4. Explain the difference between L1 and L2 regularization methods?
A regression model that uses L1 regularization technique is called Lasso Regression and model which uses L2 is called Ridge Regression. The key difference between these two is the penalty term.
5. What is the difference between machine learning and deep learning?
Machine learning is a field of computer science that gives computers the ability to learn without being explicitly programmed. Machine learning can be categorised in the following three categories.
Supervised machine learning,
Unsupervised machine learning,
Deep Learning is a subfield of machine learning concerned with algorithms inspired by the structure and function of the brain called artificial neural networks.
6. What is exploding gradients?
While training an RNN, if you see exponentially growing (very large) error gradients which accumulate and result in very large updates to neural network model weights during training, they’re known as exploding gradients. At an extreme, the values of weights can become so large as to overflow and result in NaN values.
7. What is vanishing gradients?
While training an RNN, your slope can become either too small; this makes the training difficult. When the slope is too small, the problem is known as a Vanishing Gradient.

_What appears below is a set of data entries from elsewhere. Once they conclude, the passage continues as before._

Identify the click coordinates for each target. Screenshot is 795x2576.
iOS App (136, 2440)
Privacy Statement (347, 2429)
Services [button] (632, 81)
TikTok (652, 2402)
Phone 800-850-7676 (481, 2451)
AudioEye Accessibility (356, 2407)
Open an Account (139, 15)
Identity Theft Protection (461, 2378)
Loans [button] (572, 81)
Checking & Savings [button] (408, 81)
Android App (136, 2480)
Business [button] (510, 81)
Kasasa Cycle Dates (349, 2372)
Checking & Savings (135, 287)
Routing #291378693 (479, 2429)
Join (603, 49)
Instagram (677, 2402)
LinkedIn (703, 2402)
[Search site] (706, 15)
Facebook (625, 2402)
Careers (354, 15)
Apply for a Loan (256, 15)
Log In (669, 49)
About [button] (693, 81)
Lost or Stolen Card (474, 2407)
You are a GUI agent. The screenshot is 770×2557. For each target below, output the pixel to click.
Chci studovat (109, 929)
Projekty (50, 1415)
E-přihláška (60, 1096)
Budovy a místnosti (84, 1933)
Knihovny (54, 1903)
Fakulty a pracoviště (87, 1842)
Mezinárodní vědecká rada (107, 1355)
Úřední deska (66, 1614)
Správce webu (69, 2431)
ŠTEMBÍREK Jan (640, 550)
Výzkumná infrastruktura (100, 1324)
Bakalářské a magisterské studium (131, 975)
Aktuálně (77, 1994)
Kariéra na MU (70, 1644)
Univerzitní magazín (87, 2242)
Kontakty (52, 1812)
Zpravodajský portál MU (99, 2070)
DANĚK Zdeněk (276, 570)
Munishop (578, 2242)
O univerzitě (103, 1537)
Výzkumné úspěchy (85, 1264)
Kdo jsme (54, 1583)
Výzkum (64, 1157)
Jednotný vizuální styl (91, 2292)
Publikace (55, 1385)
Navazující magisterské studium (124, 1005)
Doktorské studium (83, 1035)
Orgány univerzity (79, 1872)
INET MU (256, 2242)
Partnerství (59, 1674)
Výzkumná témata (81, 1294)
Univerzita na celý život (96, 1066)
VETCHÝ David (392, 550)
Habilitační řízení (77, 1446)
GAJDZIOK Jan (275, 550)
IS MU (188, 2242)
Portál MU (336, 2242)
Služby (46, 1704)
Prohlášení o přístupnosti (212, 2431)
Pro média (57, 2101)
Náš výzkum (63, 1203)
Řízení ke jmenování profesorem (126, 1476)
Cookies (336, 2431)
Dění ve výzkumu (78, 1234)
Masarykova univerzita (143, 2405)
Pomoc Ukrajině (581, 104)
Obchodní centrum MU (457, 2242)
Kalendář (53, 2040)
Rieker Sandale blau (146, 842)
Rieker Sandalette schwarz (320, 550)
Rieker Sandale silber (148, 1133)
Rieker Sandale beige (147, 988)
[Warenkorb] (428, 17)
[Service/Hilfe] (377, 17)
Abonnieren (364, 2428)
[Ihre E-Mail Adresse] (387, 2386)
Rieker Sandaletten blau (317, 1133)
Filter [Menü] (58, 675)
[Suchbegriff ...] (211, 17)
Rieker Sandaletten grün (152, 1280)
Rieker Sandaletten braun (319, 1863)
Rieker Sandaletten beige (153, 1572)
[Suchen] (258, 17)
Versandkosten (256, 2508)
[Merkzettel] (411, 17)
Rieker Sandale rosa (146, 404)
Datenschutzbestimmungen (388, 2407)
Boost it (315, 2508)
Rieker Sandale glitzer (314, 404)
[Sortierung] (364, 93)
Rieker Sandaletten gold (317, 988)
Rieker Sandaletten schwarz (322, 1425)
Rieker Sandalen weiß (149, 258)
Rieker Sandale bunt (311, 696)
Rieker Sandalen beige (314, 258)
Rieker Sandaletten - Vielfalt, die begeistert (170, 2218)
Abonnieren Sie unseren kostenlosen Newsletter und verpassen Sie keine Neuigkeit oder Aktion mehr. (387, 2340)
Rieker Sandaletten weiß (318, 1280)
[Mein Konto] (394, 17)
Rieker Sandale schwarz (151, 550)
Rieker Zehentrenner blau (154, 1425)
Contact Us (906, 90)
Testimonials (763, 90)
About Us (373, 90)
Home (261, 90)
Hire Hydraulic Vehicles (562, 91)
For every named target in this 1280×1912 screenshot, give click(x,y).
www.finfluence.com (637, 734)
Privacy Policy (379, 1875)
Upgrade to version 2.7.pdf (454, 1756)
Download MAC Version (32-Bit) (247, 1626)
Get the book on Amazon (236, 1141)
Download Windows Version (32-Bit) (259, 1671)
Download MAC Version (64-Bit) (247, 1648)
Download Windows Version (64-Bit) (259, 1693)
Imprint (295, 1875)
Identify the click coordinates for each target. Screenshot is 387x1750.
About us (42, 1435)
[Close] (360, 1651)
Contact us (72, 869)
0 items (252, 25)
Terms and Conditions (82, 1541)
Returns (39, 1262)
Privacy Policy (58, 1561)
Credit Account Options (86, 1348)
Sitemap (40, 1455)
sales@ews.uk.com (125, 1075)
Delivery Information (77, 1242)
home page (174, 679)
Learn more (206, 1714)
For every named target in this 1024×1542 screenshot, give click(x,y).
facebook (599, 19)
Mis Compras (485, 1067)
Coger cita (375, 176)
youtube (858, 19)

It leads to long training times, poor performance, and low accuracy.
8. What do you understand by the term Normal Distribution?
Data is usually distributed in different ways with a bias to the left or to the right or it can all be jumbled up. However, there are chances that data is distributed around a central value without any bias to the left or right and reaches normal distribution in the form of a bell shaped curve.
9. Tell me about how you designed a model for a past employer or client.
You know you have to do this one on your own, folks. ;) You can do it!
10. What Are Hyperparameters?
In machine learning, most of the algorithms have parameters that change how an algorithm learns. From the learning-rate that defines "how fast," an algorithm will converge to more sophisticated such as the number of trees in the Random Decision Forest.
Both Neural Networks and regular ML algorithms have these, and the real difference between experiences and novice ML practitioner is in tuning these.